[Records from a data collection]
[Start of Attachment]

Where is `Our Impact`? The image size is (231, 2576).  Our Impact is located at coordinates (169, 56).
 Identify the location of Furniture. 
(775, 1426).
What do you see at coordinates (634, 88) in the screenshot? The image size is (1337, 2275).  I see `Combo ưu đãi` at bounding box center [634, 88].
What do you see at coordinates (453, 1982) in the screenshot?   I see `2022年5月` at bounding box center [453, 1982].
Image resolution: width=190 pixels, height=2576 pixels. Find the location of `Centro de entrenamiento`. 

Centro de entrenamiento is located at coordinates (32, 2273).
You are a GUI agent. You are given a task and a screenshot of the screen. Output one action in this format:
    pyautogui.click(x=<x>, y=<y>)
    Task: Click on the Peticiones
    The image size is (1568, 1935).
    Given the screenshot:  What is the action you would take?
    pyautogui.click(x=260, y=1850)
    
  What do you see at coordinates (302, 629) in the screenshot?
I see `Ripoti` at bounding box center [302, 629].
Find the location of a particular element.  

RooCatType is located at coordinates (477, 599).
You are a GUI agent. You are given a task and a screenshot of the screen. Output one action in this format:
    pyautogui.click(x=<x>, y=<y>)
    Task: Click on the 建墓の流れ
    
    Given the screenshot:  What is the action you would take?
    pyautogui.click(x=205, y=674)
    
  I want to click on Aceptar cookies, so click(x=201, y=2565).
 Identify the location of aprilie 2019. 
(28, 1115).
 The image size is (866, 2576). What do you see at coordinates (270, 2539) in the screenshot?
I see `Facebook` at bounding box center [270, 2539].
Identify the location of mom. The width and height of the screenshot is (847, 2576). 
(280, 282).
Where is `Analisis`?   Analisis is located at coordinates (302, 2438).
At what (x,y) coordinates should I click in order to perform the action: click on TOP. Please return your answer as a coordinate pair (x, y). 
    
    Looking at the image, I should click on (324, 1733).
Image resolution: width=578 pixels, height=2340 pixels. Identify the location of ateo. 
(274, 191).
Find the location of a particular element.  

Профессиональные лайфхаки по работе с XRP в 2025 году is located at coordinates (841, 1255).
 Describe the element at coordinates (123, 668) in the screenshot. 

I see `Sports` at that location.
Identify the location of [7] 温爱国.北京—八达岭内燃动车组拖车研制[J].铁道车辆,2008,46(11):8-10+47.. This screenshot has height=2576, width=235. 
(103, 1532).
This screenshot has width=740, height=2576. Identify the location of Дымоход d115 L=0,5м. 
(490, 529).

[End of Attachment]

Description of the task | Give the entries again in full, with nothing changed.

Response |
Where is `Our Impact`? The image size is (231, 2576).  Our Impact is located at coordinates (169, 56).
 Identify the location of Furniture. 
(775, 1426).
What do you see at coordinates (634, 88) in the screenshot? The image size is (1337, 2275).  I see `Combo ưu đãi` at bounding box center [634, 88].
What do you see at coordinates (453, 1982) in the screenshot?   I see `2022年5月` at bounding box center [453, 1982].
Image resolution: width=190 pixels, height=2576 pixels. Find the location of `Centro de entrenamiento`. 

Centro de entrenamiento is located at coordinates (32, 2273).
You are a GUI agent. You are given a task and a screenshot of the screen. Output one action in this format:
    pyautogui.click(x=<x>, y=<y>)
    Task: Click on the Peticiones
    The image size is (1568, 1935).
    Given the screenshot:  What is the action you would take?
    pyautogui.click(x=260, y=1850)
    
  What do you see at coordinates (302, 629) in the screenshot?
I see `Ripoti` at bounding box center [302, 629].
Find the location of a particular element.  

RooCatType is located at coordinates (477, 599).
You are a GUI agent. You are given a task and a screenshot of the screen. Output one action in this format:
    pyautogui.click(x=<x>, y=<y>)
    Task: Click on the 建墓の流れ
    
    Given the screenshot:  What is the action you would take?
    pyautogui.click(x=205, y=674)
    
  I want to click on Aceptar cookies, so click(x=201, y=2565).
 Identify the location of aprilie 2019. 
(28, 1115).
 The image size is (866, 2576). What do you see at coordinates (270, 2539) in the screenshot?
I see `Facebook` at bounding box center [270, 2539].
Identify the location of mom. The width and height of the screenshot is (847, 2576). 
(280, 282).
Where is `Analisis`?   Analisis is located at coordinates (302, 2438).
At what (x,y) coordinates should I click in order to perform the action: click on TOP. Please return your answer as a coordinate pair (x, y). 
    
    Looking at the image, I should click on (324, 1733).
Image resolution: width=578 pixels, height=2340 pixels. Identify the location of ateo. 
(274, 191).
Find the location of a particular element.  

Профессиональные лайфхаки по работе с XRP в 2025 году is located at coordinates (841, 1255).
 Describe the element at coordinates (123, 668) in the screenshot. 

I see `Sports` at that location.
Identify the location of [7] 温爱国.北京—八达岭内燃动车组拖车研制[J].铁道车辆,2008,46(11):8-10+47.. This screenshot has height=2576, width=235. 
(103, 1532).
This screenshot has width=740, height=2576. Identify the location of Дымоход d115 L=0,5м. 
(490, 529).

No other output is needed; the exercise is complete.